Der Bundesgerichtshof hat heute in gleich vier Verfahren bestätigt, dass die Audi AG im VW-Abgasskandal bei Fahrzeugen mit dem Dieselmotor EA 189 von VW direkt haftbar ist (BGH Urteile vom 25.11.2021 – BGH II ZR 238/20, BGH II 243/20, BGH II 257/20 und BGH II 38/21). „Dass VW sich im Abgasskandal mit dem EA 189 – Motor grundsätzlich schadenersatzpflichtig gemacht hat, hat der BGH schon im Mai 2020 entschieden. Durch die heutigen Entscheidungen des BGH steht nun fest, dass sich auch Audi nicht vor der Verantwortung drücken kann und Schadenersatz leisten muss“, sagt Rechtsanwalt Michael Staudenmayer aus Stuttgart.

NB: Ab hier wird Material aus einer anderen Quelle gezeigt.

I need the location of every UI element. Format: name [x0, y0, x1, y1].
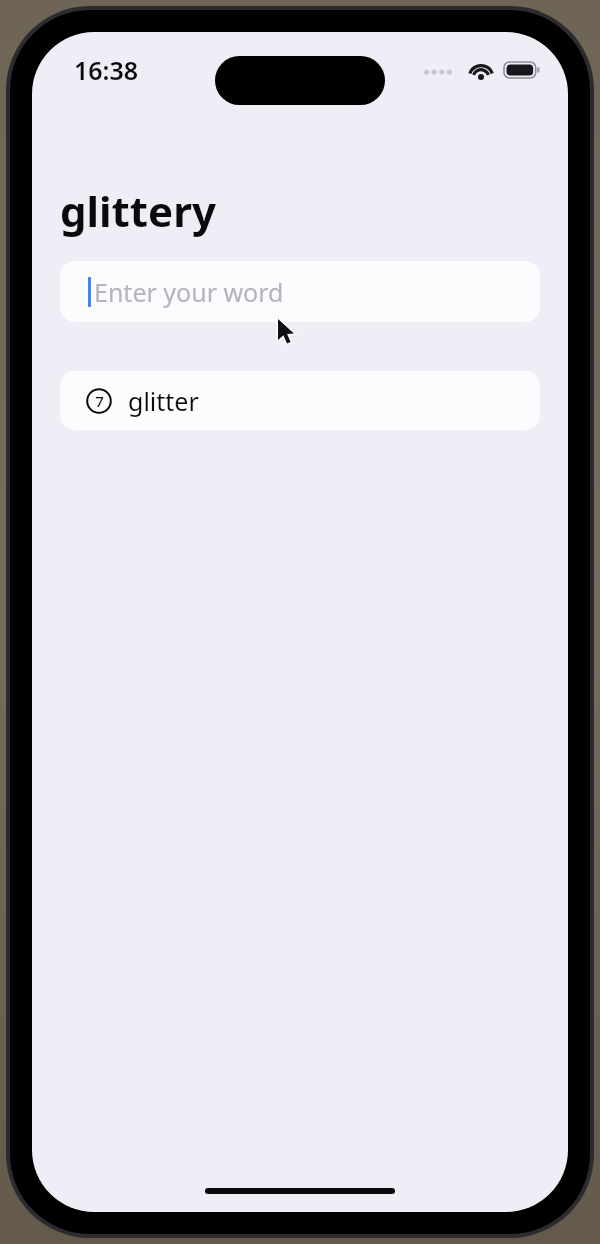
staticText: 16:38 — [74, 53, 139, 87]
button[interactable]: Enter your word — [60, 261, 540, 322]
staticText: Enter your word — [94, 275, 284, 309]
staticText: glittery — [60, 182, 216, 239]
staticText: 7 — [95, 391, 104, 411]
button[interactable]: 7 — [60, 371, 540, 430]
staticText: glitter — [128, 384, 199, 418]
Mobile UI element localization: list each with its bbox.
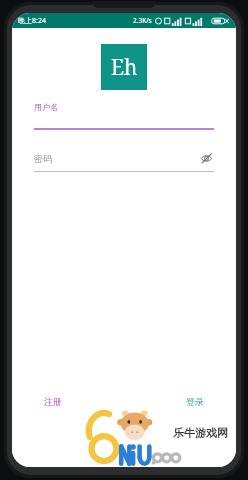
staticText: 密码 [34, 153, 198, 164]
staticText: 2.3K/s [133, 16, 152, 25]
staticText: 登录 [186, 396, 204, 407]
staticText: Eh [111, 53, 138, 82]
button[interactable]: 注册 [44, 396, 62, 407]
button[interactable]: Show password [198, 150, 214, 166]
staticText: 晚上8:24 [18, 16, 46, 26]
staticText: 注册 [44, 396, 62, 407]
staticText: 用户名 [34, 102, 58, 112]
button[interactable]: 登录 [186, 396, 204, 407]
button[interactable]: 用户名 [34, 102, 214, 130]
staticText: 乐牛游戏网 [173, 426, 228, 440]
button[interactable]: 密码 [34, 150, 214, 172]
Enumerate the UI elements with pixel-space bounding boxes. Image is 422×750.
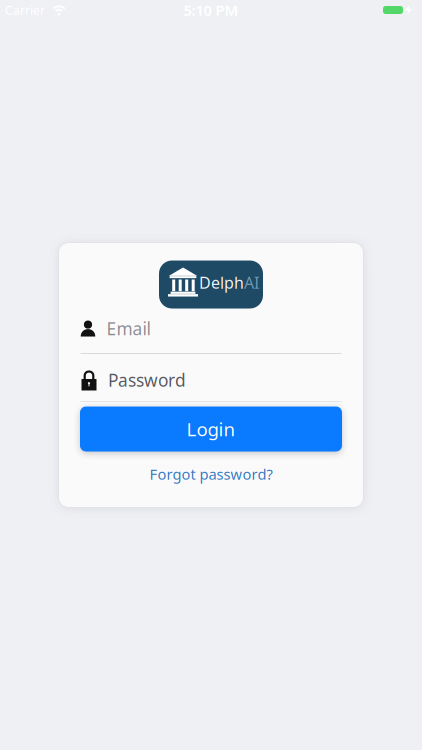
staticText: AI [244,272,259,293]
staticText: Carrier [5,2,45,18]
button[interactable]: Forgot password? [58,463,364,485]
button[interactable]: Password [81,370,342,390]
staticText: Login [186,417,236,441]
staticText: Forgot password? [150,464,272,484]
staticText: Delph [199,272,244,293]
staticText: Password [108,368,186,392]
button[interactable]: Email [80,318,342,340]
staticText: Email [106,317,150,340]
button[interactable]: Login [80,406,342,452]
staticText: 5:10 PM [184,0,238,20]
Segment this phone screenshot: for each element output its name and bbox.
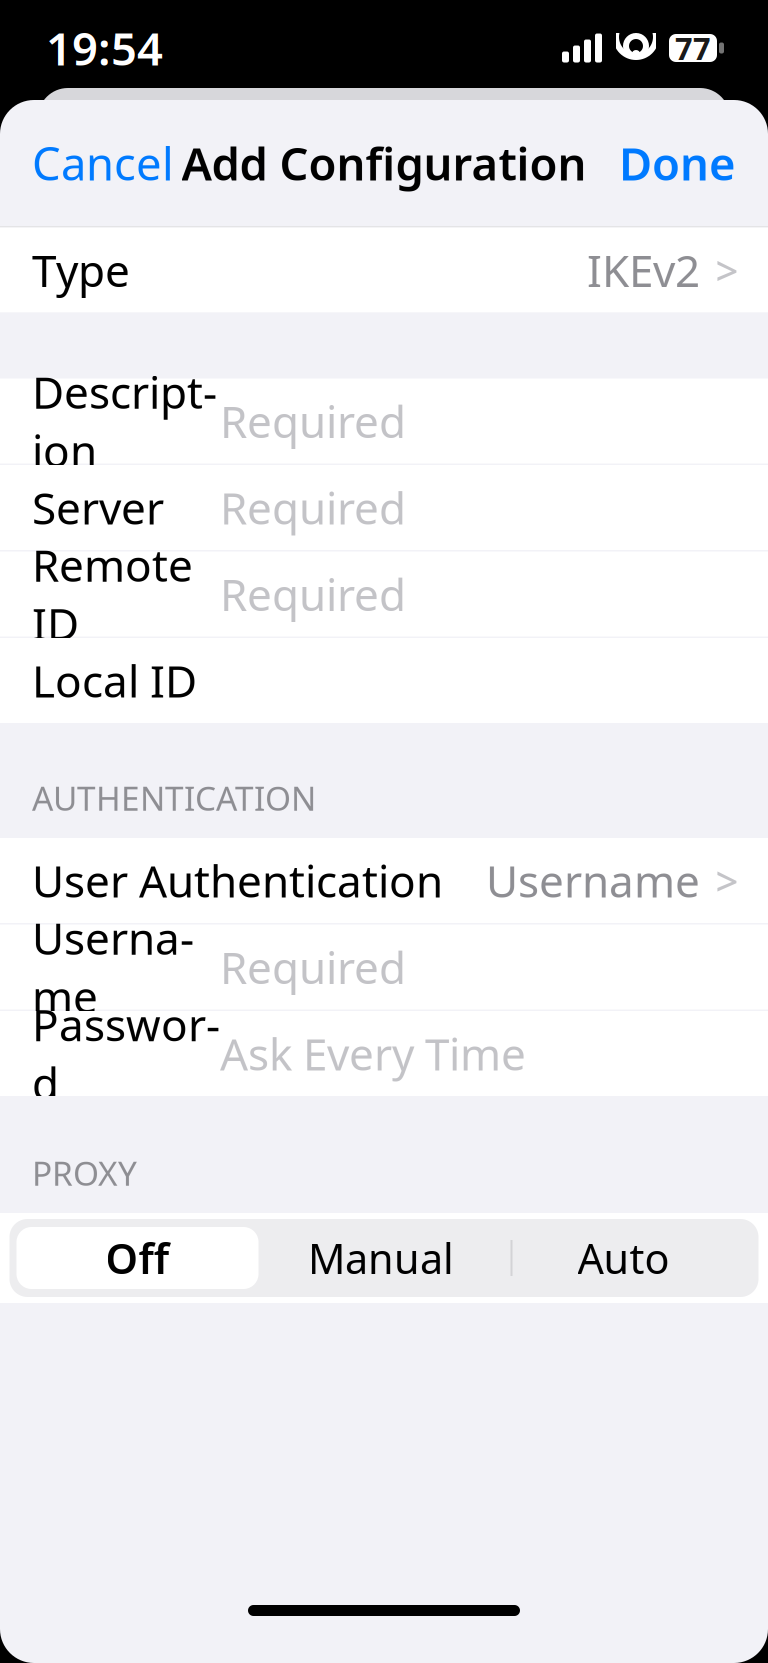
button[interactable]: User Authentication (0, 838, 768, 923)
staticText: Password (32, 995, 220, 1112)
button[interactable]: Server (0, 465, 768, 550)
staticText: Username (486, 851, 700, 910)
button[interactable]: Local ID (0, 638, 768, 723)
staticText: Remote ID (32, 536, 193, 652)
staticText: IKEv2 (587, 241, 700, 299)
staticText: PROXY (32, 1151, 137, 1195)
staticText: Server (32, 478, 164, 537)
staticText: AUTHENTICATION (32, 776, 316, 820)
button[interactable]: Manual (258, 1227, 504, 1289)
staticText: Required (220, 565, 406, 623)
staticText: Required (220, 392, 406, 450)
staticText: > (716, 854, 738, 907)
staticText: Off (106, 1231, 170, 1286)
button[interactable]: Type (0, 228, 768, 312)
staticText: Ask Every Time (220, 1024, 526, 1083)
staticText: 19:54 (46, 18, 163, 78)
button[interactable]: Password (0, 1011, 768, 1096)
staticText: Done (619, 133, 736, 193)
button[interactable]: Cancel (0, 123, 194, 203)
button[interactable]: Username (0, 924, 768, 1010)
button[interactable]: Remote ID (0, 552, 768, 636)
staticText: Local ID (32, 651, 197, 710)
staticText: > (716, 243, 738, 296)
staticText: Cancel (32, 133, 174, 193)
staticText: 77 (675, 28, 711, 68)
button[interactable]: Description (0, 378, 768, 464)
staticText: Required (220, 938, 406, 996)
button[interactable]: Done (599, 123, 768, 203)
button[interactable]: Auto (504, 1227, 744, 1289)
staticText: Type (32, 241, 130, 299)
staticText: Auto (578, 1231, 670, 1286)
staticText: Required (220, 478, 406, 537)
staticText: Username (32, 909, 194, 1026)
button[interactable]: Off (16, 1227, 258, 1289)
staticText: User Authentication (32, 851, 443, 910)
staticText: Description (32, 363, 217, 480)
staticText: Manual (308, 1231, 454, 1286)
staticText: Add Configuration (182, 133, 586, 193)
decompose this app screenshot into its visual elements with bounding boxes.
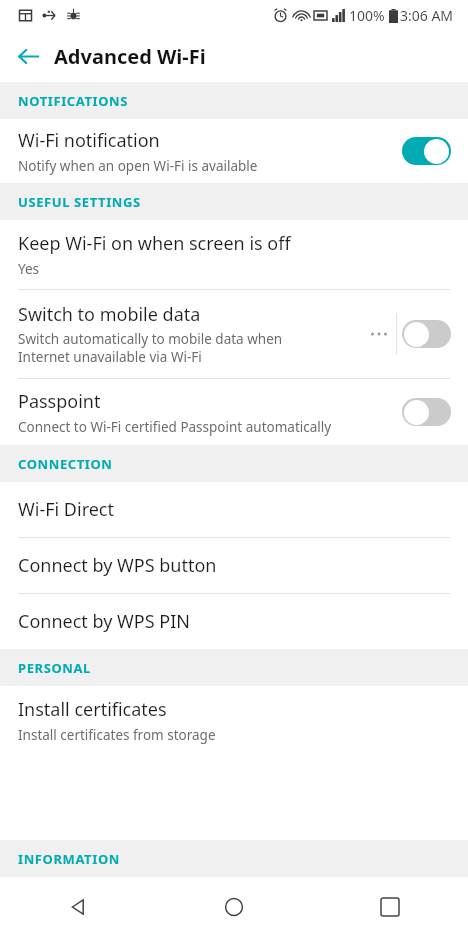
button[interactable]: Wi-Fi notification	[0, 119, 468, 183]
staticText: Notify when an open Wi-Fi is available	[18, 157, 258, 175]
button[interactable]: Switch to mobile data	[18, 302, 366, 366]
button[interactable]: More options	[366, 312, 392, 356]
staticText: Passpoint	[18, 389, 101, 414]
button[interactable]: Back	[8, 36, 48, 76]
staticText: Connect to Wi-Fi certified Passpoint aut…	[18, 418, 332, 436]
staticText: Switch to mobile data	[18, 302, 201, 327]
staticText: 3:06 AM	[400, 6, 454, 25]
button[interactable]: Back	[0, 877, 156, 937]
button[interactable]: Off	[401, 319, 452, 349]
staticText: Install certificates from storage	[18, 726, 216, 744]
staticText: Switch automatically to mobile data when	[18, 330, 283, 348]
staticText: CONNECTION	[18, 455, 113, 473]
button[interactable]: On	[401, 136, 452, 166]
button[interactable]: Off	[401, 397, 452, 427]
button[interactable]: Passpoint	[0, 379, 468, 445]
staticText: Wi-Fi notification	[18, 128, 160, 153]
button[interactable]: Keep Wi-Fi on when screen is off	[0, 220, 468, 289]
staticText: NOTIFICATIONS	[18, 92, 129, 110]
button[interactable]: Wi-Fi Direct	[0, 482, 468, 537]
staticText: Wi-Fi Direct	[18, 497, 114, 522]
staticText: INFORMATION	[18, 850, 120, 868]
button[interactable]: Connect by WPS PIN	[0, 594, 468, 649]
button[interactable]: Install certificates	[0, 686, 468, 754]
staticText: PERSONAL	[18, 659, 91, 677]
staticText: Install certificates	[18, 697, 167, 722]
staticText: Connect by WPS button	[18, 553, 217, 578]
button[interactable]: Recent apps	[312, 877, 468, 937]
staticText: USEFUL SETTINGS	[18, 193, 141, 211]
staticText: Yes	[18, 260, 40, 278]
staticText: Internet unavailable via Wi-Fi	[18, 348, 202, 366]
button[interactable]: Home	[156, 877, 312, 937]
button[interactable]: Connect by WPS button	[0, 538, 468, 593]
staticText: 100%	[349, 6, 385, 25]
staticText: Connect by WPS PIN	[18, 609, 190, 634]
staticText: Keep Wi-Fi on when screen is off	[18, 231, 291, 256]
staticText: Advanced Wi-Fi	[54, 43, 206, 70]
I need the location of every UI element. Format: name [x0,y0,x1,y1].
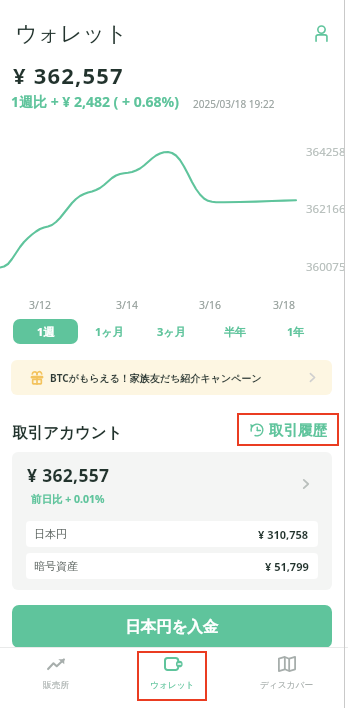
staticText: 3/16 [195,298,225,312]
staticText: 日本円 [34,527,67,541]
staticText: ウォレット [15,20,128,48]
staticText: 2025/03/18 19:22 [193,97,275,111]
staticText: 半年 [224,325,246,339]
button[interactable]: 取引履歴 [237,413,339,446]
staticText: ¥ 51,799 [265,559,309,574]
button[interactable]: 1年 [263,319,328,344]
staticText: 3/18 [269,298,299,312]
staticText: BTCがもらえる！家族友だち紹介キャンペーン [50,371,262,385]
button[interactable]: 1週 [13,319,78,344]
staticText: 3/12 [25,298,55,312]
staticText: ¥ 362,557 [27,463,110,487]
staticText: 1ヶ月 [95,324,124,339]
staticText: 取引履歴 [269,421,327,439]
staticText: 362166 [306,201,346,217]
staticText: 3ヶ月 [157,324,186,339]
staticText: ¥ 362,557 [13,60,124,90]
staticText: 取引アカウント [12,423,123,443]
button[interactable]: ウォレット [137,651,207,701]
staticText: 1週比 + ¥ 2,482 ( + 0.68%) [11,92,179,111]
button[interactable]: BTCがもらえる！家族友だち紹介キャンペーン [11,360,332,395]
button[interactable]: 3ヶ月 [139,319,204,344]
staticText: 1年 [287,324,305,339]
staticText: ディスカバー [260,680,314,691]
staticText: 日本円を入金 [125,617,219,637]
staticText: 364258 [306,144,346,160]
staticText: 1週 [37,324,55,339]
staticText: ウォレット [150,680,195,691]
button[interactable]: 半年 [202,319,267,344]
button[interactable]: Account [308,20,334,46]
button[interactable]: 日本円 [26,521,318,547]
staticText: 販売所 [43,680,70,691]
staticText: 3/14 [112,298,142,312]
staticText: ¥ 310,758 [258,527,309,542]
button[interactable]: 1ヶ月 [77,319,142,344]
staticText: 暗号資産 [34,559,78,573]
staticText: 前日比 + 0.01% [31,492,105,506]
button[interactable]: ¥ 362,557 [12,452,332,516]
button[interactable]: 日本円を入金 [12,605,332,648]
button[interactable]: 暗号資産 [26,553,318,579]
staticText: 360075 [306,259,346,275]
button[interactable]: ディスカバー [252,651,322,701]
button[interactable]: 販売所 [21,651,91,701]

Der VW-Abgasskandal um Fahrzeuge mit dem Motor EA 189 flog im Herbst 2015 auf. Allein in Deutschland waren nach Schätzungen fast 2,5 Millionen Fahrzeuge von den Abgasmanipulationen betroffen. Der Dieselmotor EA 189 wurde zwar von VW gebaut, aber auch in Fahrzeugen der Konzerntöchter Audi, Seat und Skoda verbaut.
Die Kläger in den vier Verfahren vor dem BGH verlangten wegen der Verwendung der unzulässigen Abschalteinrichtungen beim EA 189 - Motor Schadenersatz direkt von der VW-Tochter Audi. In dem Verfahren zum Aktenzeichen VII ZR 38/21 hatte der Kläger einen Audi A4 2.0 Liter TDI als Neufahrzeug erworben, in den drei anderen Fällen ging es um einen Audi Q5, Audi A3 und Audi A5, die die Kläger im Jahr 2014 als Gebrauchtwagen gekauft hatten. In allen vier Fahrzeugen ist der Motor EA 189 mit der unzulässigen Abschalteinrichtung verbaut.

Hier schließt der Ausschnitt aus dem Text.